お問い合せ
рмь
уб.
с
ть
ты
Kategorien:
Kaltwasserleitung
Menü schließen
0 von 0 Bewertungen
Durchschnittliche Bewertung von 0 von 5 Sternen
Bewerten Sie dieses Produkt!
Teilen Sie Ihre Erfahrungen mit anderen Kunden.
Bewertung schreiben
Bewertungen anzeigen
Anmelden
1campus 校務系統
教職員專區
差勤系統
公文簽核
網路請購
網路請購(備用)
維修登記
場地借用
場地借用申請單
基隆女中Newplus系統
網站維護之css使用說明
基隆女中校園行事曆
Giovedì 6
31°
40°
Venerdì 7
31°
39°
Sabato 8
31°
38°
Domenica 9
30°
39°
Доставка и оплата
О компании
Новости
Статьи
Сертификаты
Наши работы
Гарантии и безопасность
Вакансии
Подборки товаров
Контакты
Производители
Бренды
════════════════
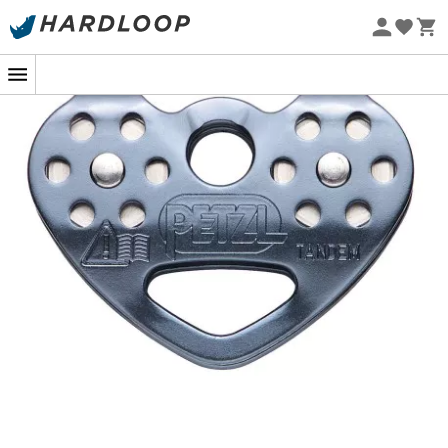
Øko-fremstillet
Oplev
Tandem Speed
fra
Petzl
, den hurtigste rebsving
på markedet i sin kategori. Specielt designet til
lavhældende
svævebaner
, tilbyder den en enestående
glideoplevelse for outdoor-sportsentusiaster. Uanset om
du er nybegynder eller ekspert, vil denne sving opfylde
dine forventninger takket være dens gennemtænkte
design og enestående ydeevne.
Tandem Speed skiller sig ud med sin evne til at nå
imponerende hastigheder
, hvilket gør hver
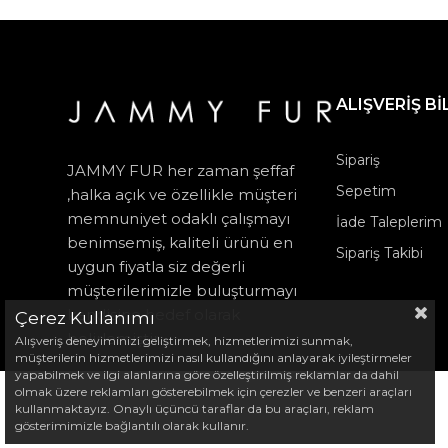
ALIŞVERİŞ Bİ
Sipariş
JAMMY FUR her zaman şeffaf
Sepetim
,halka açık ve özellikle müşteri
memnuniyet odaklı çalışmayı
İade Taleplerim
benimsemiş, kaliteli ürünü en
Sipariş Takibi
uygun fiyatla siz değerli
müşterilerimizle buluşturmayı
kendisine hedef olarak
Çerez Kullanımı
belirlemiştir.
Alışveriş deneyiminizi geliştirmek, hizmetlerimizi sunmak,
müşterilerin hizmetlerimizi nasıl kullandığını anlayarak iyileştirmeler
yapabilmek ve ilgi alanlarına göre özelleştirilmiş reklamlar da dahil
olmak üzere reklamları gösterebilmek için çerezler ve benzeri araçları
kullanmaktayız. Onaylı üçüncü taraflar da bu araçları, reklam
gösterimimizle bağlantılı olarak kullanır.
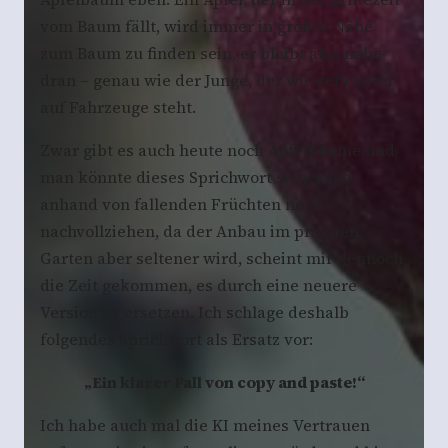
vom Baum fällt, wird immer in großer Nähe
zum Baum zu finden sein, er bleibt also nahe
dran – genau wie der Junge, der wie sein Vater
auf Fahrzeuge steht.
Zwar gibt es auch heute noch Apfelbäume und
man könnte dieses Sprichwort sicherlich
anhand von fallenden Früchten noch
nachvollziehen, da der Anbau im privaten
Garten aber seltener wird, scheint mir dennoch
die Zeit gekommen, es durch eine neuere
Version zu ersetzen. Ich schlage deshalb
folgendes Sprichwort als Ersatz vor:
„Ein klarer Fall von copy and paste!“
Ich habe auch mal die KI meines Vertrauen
════════════════
* Your task
For every line above that has "sein" in it, copy the line.

* Solution
zum Baum zu finden sein, er bleibt also nahe
dran – genau wie der Junge, der wie sein Vater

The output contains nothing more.